Kristin Harila completes Everest Triple Crown in single climbing season
The Norwegian climber summited Nuptse, Lhotse and Everest within weeks, finishing the final peak without supplementary oxygen alongside Ming Temba Sherpa.
Norwegian mountaineer Kristin Harila on Wednesday completed one of Himalayan climbing’s rarer accomplishments, reaching the summit of Mount Everest to secure the so-called Khumbu Triple Crown: the ascent, within a single season, of Nuptse, Lhotse and Everest.
“Today, together with Ming Temba Sherpa and Pasang Dukpa, Kristin summited Mount Everest without supplementary oxygen,” she wrote on Facebook, adding that the climb completed the Triple Crown.

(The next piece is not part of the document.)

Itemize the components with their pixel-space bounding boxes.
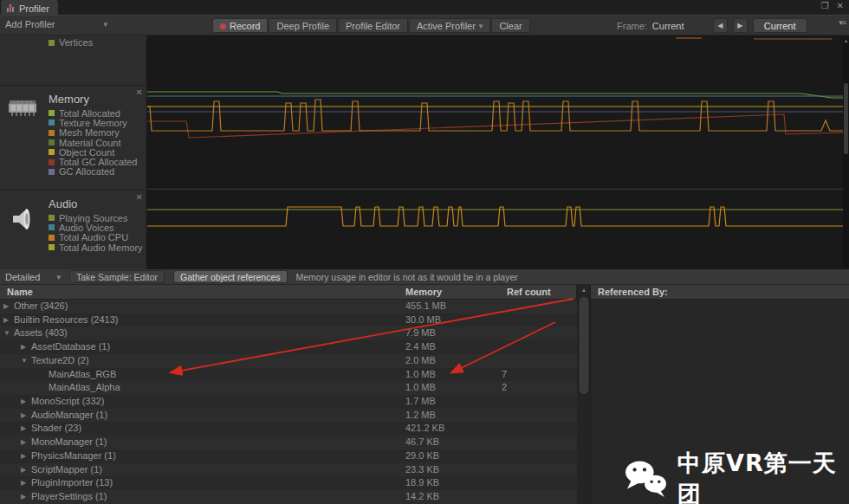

The expedition was organised by Seven Summit Treks, the Kathmandu-based operator that has become increasingly associated with high-profile Himalayan records.
The feat capped a demanding sequence of ascents. Harila climbed Nuptse (7,861 metres) without supplementary oxygen on May 17, followed by Lhotse (8,516 metres) on May 21. Everest, climbed this week without bottled oxygen, completed the trilogy. Throughout the expedition she was accompanied by Ming Temba Sherpa, who earlier this season helped fix the summit route on Everest.
Harila had initially aimed to complete all three climbs without supplementary oxygen. That ambition was partly diluted when she used bottled oxygen on Lhotse, though both Nuptse and Everest were climbed unsupported.
The Triple Crown—linking three of the Khumbu’s most formidable peaks in a single spring season—is regarded as one of the more exacting objectives in Himalayan mountaineering. The logistical operation was overseen by Chhang Dawa Sherpa, himself a noted climber and the architect of several record-setting expeditions this season, including Polish mountaineer Bartek Ziemski’s historic ski descent from Everest and Lhotse.
Both Kristin and Ming Temba have climbed all 14 of the world’s eight-thousanders and have now completed the Triple Crown.
In 2023, Harila set a speed record by climbing all 14 peaks in just 92 days.